Fernandez had 22 points to lead the Midgets while smooth shooting Gil Gutierrez had 17 and Sanchez 14.
A retired teacher at Albuquerque Academy, Baudoin lives in Corrales and still keeps in touch with a number of Midgets. When he revisits his earliest memories of that 1962 tournament, he can only laugh at his first impression of what was to come.
“First let me say this: they were the toughest team we’ve seen and they just ran and pressed like nobody we played with,” Baudoin said. “But they didn’t really strike you as typical basketball players. Some of these guys, their shooting style was like something you would find in a guy off the court. They didn’t really have that classic style but, yeah, they could play. And their trainer, the man was a genius.
A few years ago, the Midgets hosted a reunion to help raise money for a scholarship named after Dick Shelley. The Horsemen will go on six more trips to the final before the decade is out, winning three. Shelley died in 1967 at the age of 39.
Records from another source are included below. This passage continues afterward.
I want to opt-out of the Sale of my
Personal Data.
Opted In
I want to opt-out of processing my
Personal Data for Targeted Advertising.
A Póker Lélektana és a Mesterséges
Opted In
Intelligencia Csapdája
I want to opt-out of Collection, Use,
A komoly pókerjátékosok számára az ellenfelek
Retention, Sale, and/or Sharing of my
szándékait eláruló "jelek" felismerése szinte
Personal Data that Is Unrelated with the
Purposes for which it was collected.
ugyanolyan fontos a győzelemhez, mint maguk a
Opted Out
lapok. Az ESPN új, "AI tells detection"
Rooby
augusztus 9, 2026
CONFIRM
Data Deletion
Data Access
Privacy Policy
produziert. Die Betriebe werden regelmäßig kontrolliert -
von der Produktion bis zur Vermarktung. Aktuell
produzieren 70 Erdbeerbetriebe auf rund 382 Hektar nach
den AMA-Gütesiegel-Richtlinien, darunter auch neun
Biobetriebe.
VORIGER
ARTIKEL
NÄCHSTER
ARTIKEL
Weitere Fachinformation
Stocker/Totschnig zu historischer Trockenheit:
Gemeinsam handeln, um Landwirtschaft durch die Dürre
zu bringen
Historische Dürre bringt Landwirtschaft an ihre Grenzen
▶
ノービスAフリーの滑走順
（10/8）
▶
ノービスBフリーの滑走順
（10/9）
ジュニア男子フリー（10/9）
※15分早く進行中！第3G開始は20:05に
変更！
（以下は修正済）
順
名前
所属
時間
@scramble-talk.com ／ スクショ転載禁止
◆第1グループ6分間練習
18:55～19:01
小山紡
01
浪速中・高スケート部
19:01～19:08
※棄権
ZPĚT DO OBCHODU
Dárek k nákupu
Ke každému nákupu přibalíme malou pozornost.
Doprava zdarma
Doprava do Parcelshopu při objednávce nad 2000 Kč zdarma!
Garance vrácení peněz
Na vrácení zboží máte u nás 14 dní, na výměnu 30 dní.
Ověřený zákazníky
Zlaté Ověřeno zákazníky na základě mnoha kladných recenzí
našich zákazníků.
Honoring their coach, someone found the original TV footage of that Sandia match and edited out the final seconds to make it look like the Horsemen had won, that the trophy was theirs.
As fun as it is to dream of a different outcome, the man known as ‘Freight Train Fernandez’ suggested the Midgets were okay with their story.
“We’ve been through a lot together, but I don’t think we would change anything,” he says.
And a city that still retains the team’s legendary status wouldn’t either.